Chesterfield, it’s a story of love, betrayal and a malicious, talking couch. Dead Unicorn Ink is back after having the Ottawa Fringe 2012 Fan Favourite: Space Mystery… FROM OUTERSPACE. In Chesterfield, Zach buys a chesterfield for his wife of two years, Sarah as an anniversary present; however, once the couch starts talking and planting thoughts of betrayal into both Zach and Sarah’s mind they find themselves on the precipice of danger, from themselves and each other.
Should you see it?
I didn’t really get the point of this play. The plot is straightforward, but there was just something about this play that irked me. I’ll just get it out of the way and say right off the bat that I didn’t like it. In Chesterfield, we are introduced to three very unlikable characters full of insecurities and very little sympathy. I’m unsure if these characters were written to be over-exaggerated or if they were just acted with over-exaggeration and lots of mind-numbing yelling. (I wish I had brought ear plugs.) It really didn’t feel like there was any coalescing chemistry amongst the cast.

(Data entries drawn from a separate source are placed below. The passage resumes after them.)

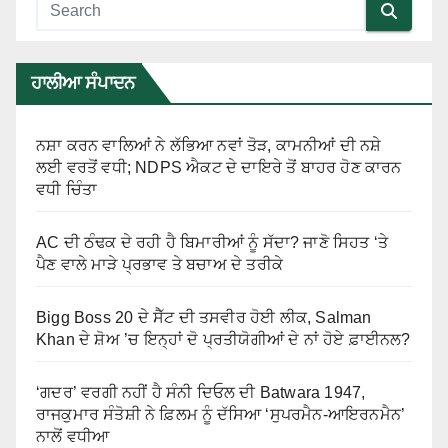
ਹਾਲੀਆ ਸੰਪਾਦਨ
ਨਸ਼ਾ ਕਰਨ ਵਾਲਿਆਂ ਨੇ ਲੱਭਿਆ ਨਵਾਂ ਤੋੜ, ਕਾਮਨੀਆਂ ਦੀ ਨਸ਼ੇ
ਲਈ ਵਰਤੋਂ ਵਧੀ; NDPS ਐਕਟ ਦੇ ਦਾਇਰੇ ਤੋਂ ਬਾਹਰ ਹੋਣ ਕਾਰਨ
ਵਧੀ ਚਿੰਤਾ
AC ਦੀ ਠੰਢਕ ਦੇ ਰਹੀ ਹੈ ਬਿਮਾਰੀਆਂ ਨੂੰ ਸੱਦਾ? ਜਾਣੋ ਸਿਹਤ ‘ਤੇ
ਪੈਣ ਵਾਲੇ ਮਾੜੇ ਪ੍ਰਭਾਵ ਤੇ ਬਚਾਅ ਦੇ ਤਰੀਕੇ
Bigg Boss 20 ਦੇ ਸੈੱਟ ਦੀ ਤਸਵੀਰ ਹੋਈ ਲੀਕ, Salman
Khan ਦੇ ਸ਼ੋਅ ’ਚ ਇਨ੍ਹਾਂ ਦੋ ਪ੍ਰਤੀਯੋਗੀਆਂ ਦੇ ਨਾਂ ਹੋਏ ਫ਼ਾਈਨਲ?
‘ਗਦਰ’ ਵਰਗੀ ਨਹੀਂ ਹੈ ਸੰਨੀ ਦਿਓਲ ਦੀ Batwara 1947,
ਰਾਜਕੁਮਾਰ ਸੰਤੋਸ਼ੀ ਨੇ ਫ਼ਿਲਮ ਨੂੰ ਦੱਸਿਆ ‘ਸੁਪਰਮੈਨ-ਆਇਰਨਮੈਨ’
ਨਾਲੋਂ ਵਧੀਆ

The most enjoyable part of Chesterfield was actually the ridiculousness of a talking couch with a slight John Cleese accent. But then the little enjoyment I got from the couch was taken away by the fact that not a single character was in the least bit phased by a talking couch. Let me tell you this, if my couch starts talking to me I’ll have my “what the fuck is going on” moment, which will quickly lead to either a psychiatric evaluation for myself or pure and utter destruction of the couch.
One of the most infuriating parts of Chesterfield is that after the audience already figures out what is happening there will be little dialogue pieces that spell out exactly what has happened, it almost made me feel like we, the audience, were being treated like idiots.
Chesterfield takes a long time to get to the end goal, and I still have yet to see the point to this play, and the ending was by far the stupidest and nonsensical ending I have seen in a Fringe play in a long time.
Where Chesterfield deserves any sort of praise is in its fight sequence. There is a long and intense fight scene which is just beautifully choreographed and was one of the very few highlights of this play.